Begg ve arkadaşlarının analizi, karaciğer hastalığı için yüksek bir genetik yatkınlık ortaya çıkardı. Beethoven'ın son hastalığından önceki aylarda, içki içmesi ve genetik riskleri nedeniyle daha da kötüleşen karaciğer hasarına neden olabilecek bir hepatit B enfeksiyonu olduğuna dair kanıtlar da vardı. Yazarlar, hepatit B enfeksiyonunun kesin doğasını ve zamanlamasını ve bestecinin gerçekte ne kadar alkol tükettiğini bilmediğimiz için bunun şu anda kesin olarak belirlenemeyeceği konusunda uyarıyorlar.

Stumpff, Almanya'daki Max Planck İnsan Tarihi Bilimi Enstitüsü'ndeki bir laboratuvarda kilitleniyor.

Yazarlar, bestecinin kronik mide sorunları için genetik bir açıklama bulamadılar, ancak çölyak hastalığı ve laktoz intoleransının pek olası olmadığını belirlediler. Beethoven'ın genetik profili, IBS için daha düşük bir risk gösterdiğinden, hassas bağırsak sendromu için de aynısı.

Beethoven'ın işitme kaybına gelince, geçmiş bilim adamları bunu otoskleroza veya muhtemelen Beethoven'ın tercih ettiği şaraplardan kaynaklanan kurşun zehirlenmesine veya belki de 1796'da murin tifüs kaptığından kaynaklanan komplikasyonlara bağladılar. Ancak kurşun zehirlenmesi argümanı büyük ölçüde Hiller kilidinin toksikolojik analizine dayanıyordu. , artık gerçek olmadığını biliyoruz.
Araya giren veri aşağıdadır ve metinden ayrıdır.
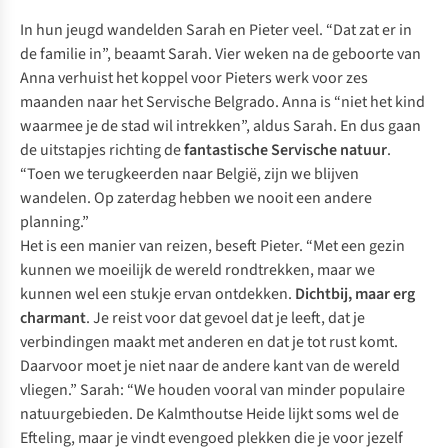
In hun jeugd wandelden Sarah en Pieter veel. “Dat zat er in
de familie in”, beaamt Sarah. Vier weken na de geboorte van
Anna verhuist het koppel voor Pieters werk voor zes
maanden naar het Servische Belgrado. Anna is “niet het kind
waarmee je de stad wil intrekken”, aldus Sarah. En dus gaan
de uitstapjes richting de
fantastische Servische natuur
.
“Toen we terugkeerden naar België, zijn we blijven
wandelen. Op zaterdag hebben we nooit een andere
planning.”
Het is een manier van reizen, beseft Pieter. “Met een gezin
kunnen we moeilijk de wereld rondtrekken, maar we
kunnen wel een stukje ervan ontdekken.
Dichtbij, maar erg
charmant
. Je reist voor dat gevoel dat je leeft, dat je
verbindingen maakt met anderen en dat je tot rust komt.
Daarvoor moet je niet naar de andere kant van de wereld
vliegen.” Sarah: “We houden vooral van minder populaire
natuurgebieden. De Kalmthoutse Heide lijkt soms wel de
Efteling, maar je vindt evengoed plekken die je voor jezelf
Doğrulanmış kilitleri kurşun zehirlenmesi, cıva veya afyon için test etmek daha kesin olacaktır. Bu son çalışmanın yazarları, genetik bir temeli tamamen ortadan kaldıramasalar da, otoskleroz da dahil olmak üzere işitme kaybı için net bir genetik destek bulamadılar.

Son olarak, DNA dizilimi kaçınılmaz olarak birkaç sürpriz getirir - bu durumda, Beethoven'ın baba soyundan birinin yavruyla sonuçlanan evlilik dışı bir ilişkisi olduğuna dair kanıt. Bu bulgu, Beethoven'ın aynı adı taşıyan ve şecere kayıtlarına kaydedilen modern akrabalarından alınan DNA analizine dayanmaktadır. Beethoven'ın Y kromozomu bunların hiçbiriyle uyuşmuyor. Yazarlar, ilişkinin muhtemelen 1572 civarında Hendrik van Beethoven'ın hamile kalması ile yedi nesil sonra 1770'de Ludwig'in hamile kalması arasında meydana geldiğini düşünüyorlar.

Aslında, Begg bir basın toplantısında "Beethoven'ın kendisinin gayri meşru olabileceğini göz ardı edemezsiniz" dedi. "Bunu savunmuyorum; sadece bunun bir olasılık olduğunu söylüyorum."

Krause, "Önceki yedi kuşakta da herhangi bir yerde olabilir" diye ekledi.